‘That morning, when we hit the road, a lady came up by the name of Louella Harrigan and she said, "Regardless, we got to take back our country from Kenneth Bates, and whatever we’re going to do we’re going to march this morning, and we are going to take our country back! This lease must be revoked, and Kenneth Bates must go!”’ – George Malone in ‘A Patriotic Man’.
The business past of current Leeds United chairman Ken Bates has been pored over many times in books and newspapers: the ready-mix concrete business that established his wealth; the controversial collapse of the Irish Trust Bank; his colourful entries into football at Oldham, Chelsea, Partick Thistle and Leeds. But one part of the Bates story has remained opaque. Forty years ago and on the far side of the world, Ken Bates was set fair to make his fortune by developing a tourist and tax haven on the Caribbean islands of Tortola and Anegada, until the venture collapsed and the British government bought him out.
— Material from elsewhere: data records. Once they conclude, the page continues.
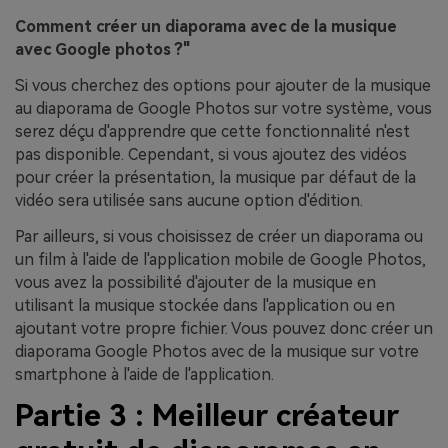
Comment créer un diaporama avec de la musique
avec Google photos ?"
Si vous cherchez des options pour ajouter de la musique
au diaporama de Google Photos sur votre système, vous
serez déçu d'apprendre que cette fonctionnalité n'est
pas disponible. Cependant, si vous ajoutez des vidéos
pour créer la présentation, la musique par défaut de la
vidéo sera utilisée sans aucune option d'édition.
Par ailleurs, si vous choisissez de créer un diaporama ou
un film à l'aide de l'application mobile de Google Photos,
vous avez la possibilité d'ajouter de la musique en
utilisant la musique stockée dans l'application ou en
ajoutant votre propre fichier. Vous pouvez donc créer un
diaporama Google Photos avec de la musique sur votre
smartphone à l'aide de l'application.
Partie 3 : Meilleur créateur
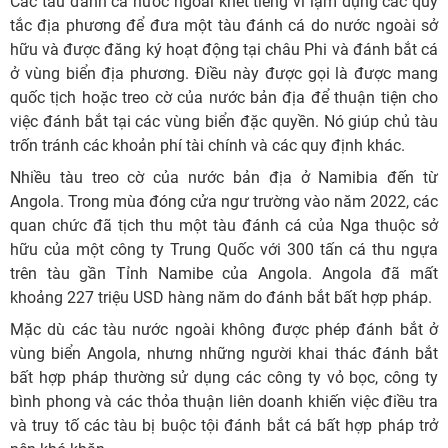
Các tàu đánh cá nước ngoài khét tiếng vì lạm dụng các quy
tắc địa phương để đưa một tàu đánh cá do nước ngoài sở
hữu và được đăng ký hoạt động tại châu Phi và đánh bắt cá
ở vùng biển địa phương. Điều này được gọi là được mang
quốc tịch hoặc treo cờ của nước bản địa để thuận tiện cho
việc đánh bắt tại các vùng biển đặc quyền. Nó giúp chủ tàu
trốn tránh các khoản phí tài chính và các quy định khác.
Nhiều tàu treo cờ của nước bản địa ở Namibia đến từ
Angola. Trong mùa đóng cửa ngư trường vào năm 2022, các
quan chức đã tịch thu một tàu đánh cá của Nga thuộc sở
hữu của một công ty Trung Quốc với 300 tấn cá thu ngựa
trên tàu gần Tỉnh Namibe của Angola. Angola đã mất
khoảng 227 triệu USD hàng năm do đánh bắt bất hợp pháp.
Mặc dù các tàu nước ngoài không được phép đánh bắt ở
vùng biển Angola, nhưng những người khai thác đánh bắt
bất hợp pháp thường sử dụng các công ty vỏ bọc, công ty
bình phong và các thỏa thuận liên doanh khiến việc điều tra
và truy tố các tàu bị buộc tội đánh bắt cá bất hợp pháp trở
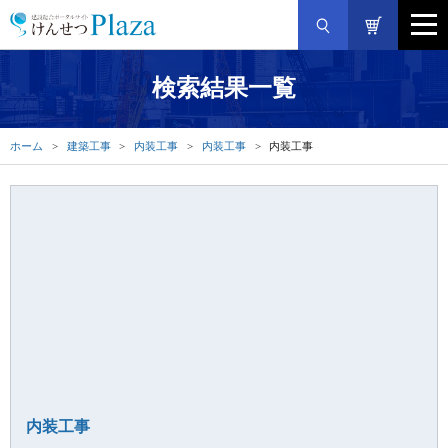
検索結果一覧
ホーム
建築工事
内装工事
内装工事
内装工事
内装工事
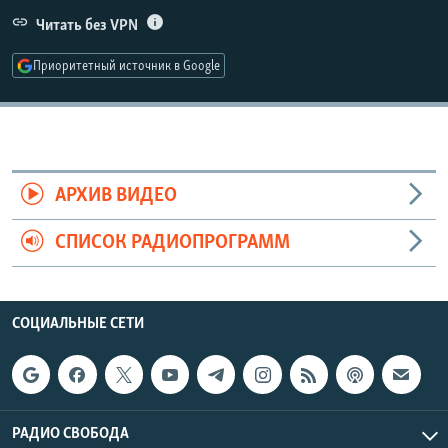
РАСПИСАНИЕ ВЕЩАНИЯ
Читать без VPN
ПОДПИШИТЕСЬ НА РАССЫЛКУ
Приоритетный источник в Google
СОЦИАЛЬНЫЕ СЕТИ
АРХИВ ВИДЕО
СПИСОК РАДИОПРОГРАММ
Все сайты РСЕ/РС
СОЦИАЛЬНЫЕ СЕТИ
РАДИО СВОБОДА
The London Times described it as an “embarrassing state of affairs”, and that understatement has characterised the general treatment of the ‘affair’ ever since.
Now, though, thanks to a documentary film made by Andrea and Amanda Wilson and Jahphix TV of Tortola, and research by The Square Ball, a clearer picture has emerged: of the scale of what Bates had proposed for the islands, of the incredible fortune he stood to make, and of the man who inspired his fellow Tortolans to save their islands from Bates: Noel Lloyd.